§ TASK DESCRIPTION:
As an exercise in exact copying, transcribe the lines below from the one holding "another. Consumers who were nervous about t" through the last, with both ends included and pictures left out.

§ RECORDED DATA:

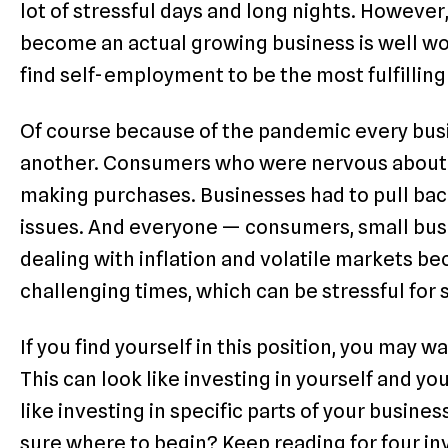
lot of stressful days and long nights. Howeve
become an actual growing business is well w
find self-employment to be the most fulfilli
Of course because of the pandemic every busin
another. Consumers who were nervous about t
making purchases. Businesses had to pull bac
issues. And everyone — consumers, small busi
dealing with inflation and volatile markets beca
challenging times, which can be stressful for
If you find yourself in this position, you may w
This can look like investing in yourself and you
like investing in specific parts of your busine
sure where to begin? Keep reading for four in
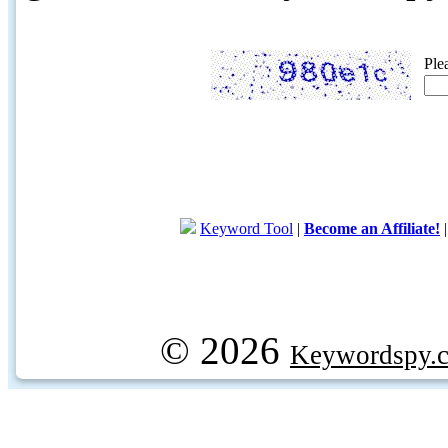
Ple
Keyword Tool
|
Become an Affiliate!
© 2026
Keywordspy.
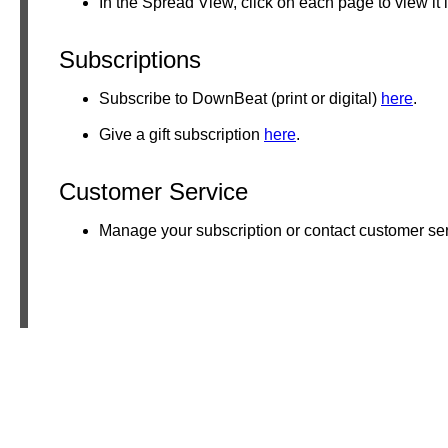
In the Spread View, click on each page to view it 
Subscriptions
Subscribe to DownBeat (print or digital)
here
.
Give a gift subscription
here
.
Customer Service
Manage your subscription or contact customer se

§ TASK ANSWER:
another. Consumers who were nervous about t
making purchases. Businesses had to pull bac
issues. And everyone — consumers, small busi
dealing with inflation and volatile markets beca
challenging times, which can be stressful for
If you find yourself in this position, you may w
This can look like investing in yourself and you
like investing in specific parts of your busine
sure where to begin? Keep reading for four in
Ple
Keyword Tool
|
Become an Affiliate!
© 2026
Keywordspy.
In the Spread View, click on each page to view it 
Subscriptions
Subscribe to DownBeat (print or digital)
here
.
Give a gift subscription
here
.
Customer Service
Manage your subscription or contact customer se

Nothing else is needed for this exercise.